Now we’ll plot the value of \(k\) vs inertia
4.3.8. Q9) Plot comparing \(k\) vs Inertia. Highlight the inertia for the model with the highest silhouette score#
Hint 1: If you followed the previous step as it was written, you have the index for the best model stored inbest_index
.
Hint 2: The KMeans documentation details the attribute in which the model’s intertia is stored.
# --------------------------------------------------------------------------------------------------------------------------------------------------
# Iterate through the list of kmeans models and store the model inertias
# --------------------------------------------------------------------------------------------------------------------------------------------------
inertias = [model._____ for model in _____]
# --------------------------------------------------------------------------------------------------------------------------------------------------
# Get the inertia for the model with the highest silhouette score
# --------------------------------------------------------------------------------------------------------------------------------------------------
best_inertia = inertias[____]
# --------------------------------------------------------------------------------------------------------------------------------------------------
# Create a k-silhouette score diagram (horizontal axis: K values, vertical axis: inertia)
# --------------------------------------------------------------------------------------------------------------------------------------------------
# Make a figure with size (12,4)
fig, ax = ___.___(____=____)
ax.plot(_______, ______, "bo-")
ax.set_xlabel("$k$", fontsize=14)
ax.set_ylabel("Inertia", fontsize=14)
ax.plot(best_k, best_inertia, "rs")
You should see a figure similar to the one below.
If you ran the notebook with the default random seed, you may be surprised to see that the best performing KMeans model is the one that breaks it off into two clusters! The next best two will be those associated with \(k=4\) and \(k=5\). Let’s get some plots to try to make sense of the results, since we have the actual labels.
There aren’t any more questions to answer from here on out, but you will have to change the code if you started out from a different random seed! I’ll try to be good about pointing out what code you’ll need to change.
Let’s begin by using scikit’s TSNE implementation to reduce the dimensionality of the dataset for plotting.
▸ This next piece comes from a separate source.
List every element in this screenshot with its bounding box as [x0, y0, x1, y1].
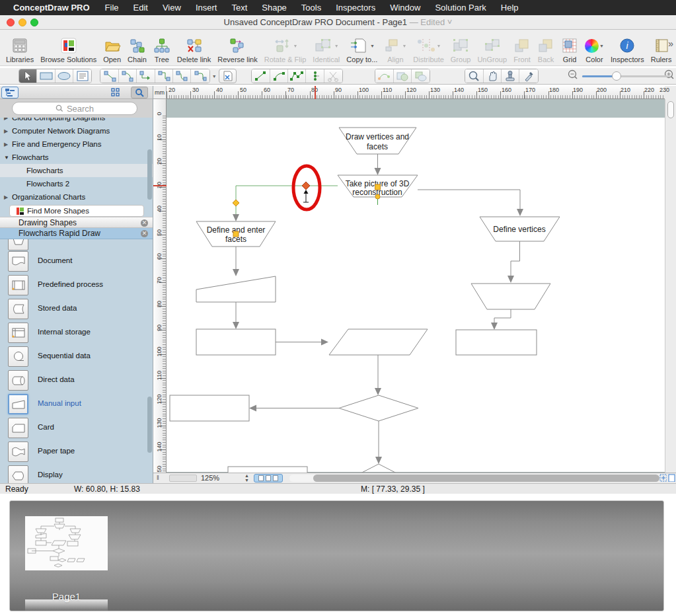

This will take a bit of computation time!
from sklearn.manifold import TSNE
tsne = TSNE(n_components=2, # We'll project onto 2D plane
random_state=rnd_seed, # We need a random seed
learning_rate='auto') #Let the algorithm handle the learning rate
# And now get the input data in 2-component reduced form
X_plot = tsne.fit_transform(sub_X)
/usr/local/lib/python3.7/dist-packages/sklearn/manifold/_t_sne.py:783: FutureWarning: The default initialization in TSNE will change from 'random' to 'pca' in 1.2.
FutureWarning,
Let’s continue by making a list of the three best models.
# --------------------------------------------------------------------------------------------------------------------------------------------------
# Make an empty list to store the three best models
# --------------------------------------------------------------------------------------------------------------------------------------------------
best_models = []
# --------------------------------------------------------------------------------------------------------------------------------------------------
# Use the best_index to get the best model
# --------------------------------------------------------------------------------------------------------------------------------------------------
best_models.append(kmeans_models[best_index])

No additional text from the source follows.